Et oui, même si de la tradition juive on a ce proverbe qui rend le silence éloquent, il y a bien des circonstances où le silence est silencieux et tend même à traduire un aveu de culpabilité. «La parole est d’argent, mais le silence est d’or», dit l’adage français. La sagesse invite ainsi à savoir se retenir de parler dans certaines circonstances et donc de garder silence. En effet, il peut arriver de courir plus de risque à se faire du tort à soi-même en parlant et plutôt moins en gardant silence.
Mais, à vouloir systématiser cette sagesse, on tombe dans l’autre envers qui renvoie à une mauvaise interprétation du dicton. Dans certaines circonstances, le silence n’est pas d’or. Car, il sert à dissimuler des sujets dont on ne veut pas parler, en raison des conséquences qu’ils peuvent susciter. Le silence devient ainsi un véritable manteau qui sert à couvrir des sujets dont on ne souhaite pas subir les conséquences, en les évoquant. Et donc, chaque silence a une signification ou en tout cas, on peut lui en donner. Un adage populaire dit aussi: «Qui ne dit mot consent».
Le drame de la jeune femme de 23 ans morte à N’Kayi, après avoir été interpellée, détenue à un poste de gendarmerie pour non-port de bavette, relâchée à 21h et retrouvée morte chez elle le lendemain matin, a été suivi côté officiel d’un silence assourdissant.
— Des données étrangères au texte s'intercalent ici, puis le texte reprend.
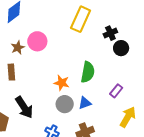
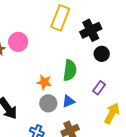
black cross: (110, 33) -> (91, 30), size x1.5
black circle: (121, 48) -> (102, 54), moved

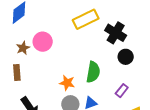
yellow rectangle: (60, 18) -> (86, 19), turned 40
black cross: (91, 30) -> (116, 33), turned -35

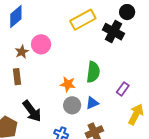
black circle: (126, 57) -> (127, 12), moved

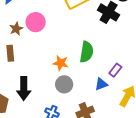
blue triangle: (92, 103) -> (101, 84), moved
black arrow: (32, 111) -> (24, 88), turned 35

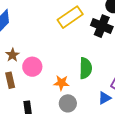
pink circle: (36, 22) -> (32, 67), moved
Alors que l’indignation avait gagné la population, on a eu droit à aucune explication de la part des gouvernants. C’est quand même extraordinaire que des incidents qui se produisent dans une commune de 72 mille habitants, avec troubles à l’ordre public et retentissement des armes militaires, laissent de marbre les pouvoirs publics. Aucune communication de leur part.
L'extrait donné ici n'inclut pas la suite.